상수 \(n!/(n-r)!\) 는 inference 무관 → 식 (3.5.1) 와 비례.

2.6 Random Censoring (Klein Example 3.10)

2.6.1 Joint Distribution

\(X \perp C_r\) 이라 가정. \(X\) 의 분포 \((f, S)\), \(C_r\) 의 분포 \((g, G)\).

\[ \Pr[T_i = t, \delta_i = 0] = \frac{d}{dt} \int_0^t \int_v^\infty f(u) g(v)\, du\, dv = \frac{d}{dt} \int_0^t S(v) g(v)\, dv = S(t) g(t) \]

(부분적 적분.)

마찬가지로:

\[ \Pr[T_i = t, \delta_i = 1] = f(t) G(t) \]

2.6.2 Likelihood (식 3.5.5)

\[ L = \prod_i [f(t_i) G(t_i)]^{\delta_i} [g(t_i) S(t_i)]^{1-\delta_i} \]

2.6.3 Non-informative 분리

식 (3.5.6) 의 출생

\[ L = \underbrace{\left\{\prod_i G(t_i)^{\delta_i} g(t_i)^{1-\delta_i}\right\}}_{\text{censoring 분포}} \times \underbrace{\left\{\prod_i f(t_i)^{\delta_i} S(t_i)^{1-\delta_i}\right\}}_{\text{관심 부분}} \]

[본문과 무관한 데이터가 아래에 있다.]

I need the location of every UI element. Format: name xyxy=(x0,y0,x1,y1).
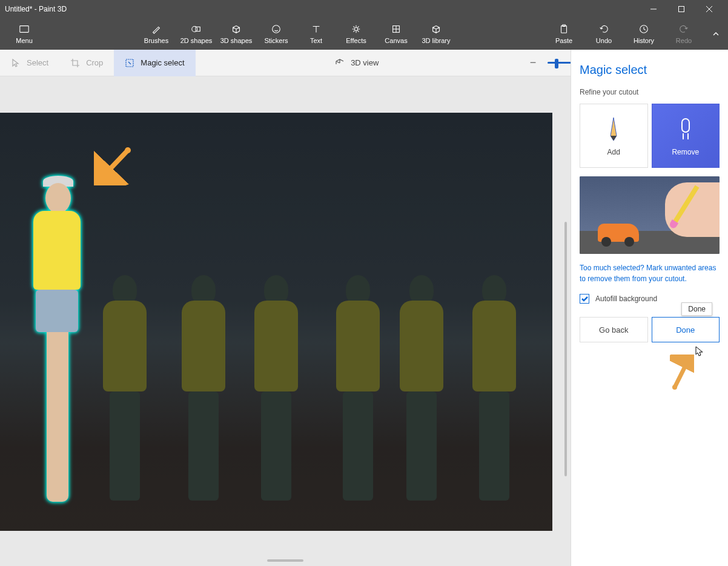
2d-shapes-tool[interactable]: 2D shapes xyxy=(176,18,216,50)
svg-line-19 xyxy=(675,361,688,387)
svg-rect-6 xyxy=(196,27,200,31)
canvas[interactable] xyxy=(0,113,552,531)
background-person xyxy=(103,275,147,501)
window-title: Untitled* - Paint 3D xyxy=(5,5,640,13)
background-person xyxy=(400,275,443,501)
magic-select-button[interactable]: Magic select xyxy=(114,50,195,76)
brushes-tool[interactable]: Brushes xyxy=(136,18,176,50)
demo-illustration xyxy=(580,176,720,254)
zoom-out-button[interactable]: − xyxy=(527,56,539,69)
panel-title: Magic select xyxy=(580,63,720,77)
background-person xyxy=(336,275,380,501)
horizontal-scrollbar[interactable] xyxy=(0,555,571,566)
svg-rect-1 xyxy=(679,7,684,12)
3d-view-button[interactable]: 3D view xyxy=(324,50,389,76)
minimize-button[interactable] xyxy=(640,0,667,18)
undo-button[interactable]: Undo xyxy=(584,18,624,50)
svg-rect-4 xyxy=(20,26,28,33)
3d-library-tool[interactable]: 3D library xyxy=(416,18,456,50)
background-person xyxy=(472,275,516,501)
close-button[interactable] xyxy=(695,0,723,18)
background-person xyxy=(182,275,225,501)
redo-button: Redo xyxy=(664,18,704,50)
annotation-arrow-icon xyxy=(670,355,694,393)
panel-subtitle: Refine your cutout xyxy=(580,88,720,96)
ribbon-right: Paste Undo History Redo xyxy=(544,18,704,50)
cursor-icon xyxy=(695,346,704,359)
text-tool[interactable]: Text xyxy=(296,18,336,50)
title-bar: Untitled* - Paint 3D xyxy=(0,0,728,18)
svg-rect-16 xyxy=(682,119,689,132)
go-back-button[interactable]: Go back xyxy=(580,317,648,342)
ribbon-tools: Brushes 2D shapes 3D shapes Stickers Tex… xyxy=(136,18,456,50)
svg-line-14 xyxy=(105,150,128,175)
annotation-arrow-icon xyxy=(94,143,136,188)
svg-point-7 xyxy=(273,25,280,33)
maximize-button[interactable] xyxy=(667,0,695,18)
done-button[interactable]: Done xyxy=(652,317,720,342)
checkbox-icon xyxy=(580,294,589,304)
canvas-tool[interactable]: Canvas xyxy=(376,18,416,50)
svg-point-8 xyxy=(354,27,357,30)
selected-cutout[interactable] xyxy=(33,176,81,502)
done-tooltip: Done xyxy=(681,302,712,316)
menu-button[interactable]: Menu xyxy=(0,18,48,50)
remove-tool[interactable]: Remove xyxy=(652,104,720,168)
panel-description: Too much selected? Mark unwanted areas t… xyxy=(580,262,720,284)
background-person xyxy=(254,275,298,501)
paste-button[interactable]: Paste xyxy=(544,18,584,50)
3d-shapes-tool[interactable]: 3D shapes xyxy=(216,18,256,50)
svg-point-15 xyxy=(125,147,131,153)
history-button[interactable]: History xyxy=(624,18,664,50)
side-panel: Magic select Refine your cutout Add Remo… xyxy=(571,50,728,566)
vertical-scrollbar[interactable] xyxy=(564,222,567,476)
ribbon: Menu Brushes 2D shapes 3D shapes Sticker… xyxy=(0,18,728,50)
crop-button: Crop xyxy=(59,50,114,76)
add-tool[interactable]: Add xyxy=(580,104,648,168)
expand-ribbon-button[interactable] xyxy=(704,18,728,50)
svg-rect-10 xyxy=(561,26,567,33)
effects-tool[interactable]: Effects xyxy=(336,18,376,50)
svg-point-20 xyxy=(672,385,677,390)
canvas-area xyxy=(0,76,571,566)
stickers-tool[interactable]: Stickers xyxy=(256,18,296,50)
select-button: Select xyxy=(0,50,59,76)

\(G\) 가 \(f\) 의 모수와 무관 → 첫째 항이 상수 → likelihood 가

\[ L \propto \prod_i [f(t_i)]^{\delta_i} [S(t_i)]^{1-\delta_i} \]

식 (3.5.3) 와 정확히 동일. 즉, non-informative random censoring 은 Type I 와 같은 추론.

조건:

\(X \perp C_r\) (독립).
\(G\) 가 \(f\) 의 모수에 의존 안 함.

둘 다 만족 못 하면 → 표준 KM/NA/Cox 모두 편향.

2.6.4 Theoretical Note 3 — 비독립의 경우

\(X, C_r\) 의 joint survival \(S(x, c)\) 가 종속:

\[ L_{III} \propto \prod_i \left\{[-\partial S(x, t_i)/\partial x]_{x=t_i}\right\}^{\delta_i} \left\{[-\partial S(t_i, c)/\partial c]_{c=t_i}\right\}^{1-\delta_i} \]

식 (3.5.6) 와 매우 다를 수 있다. informative censoring 의 표준 처방: IPCW (Robins-Rotnitzky 1992) 또는 sensitivity analysis.

2.7 Progressive Type II Censoring (Klein Theoretical Note 2)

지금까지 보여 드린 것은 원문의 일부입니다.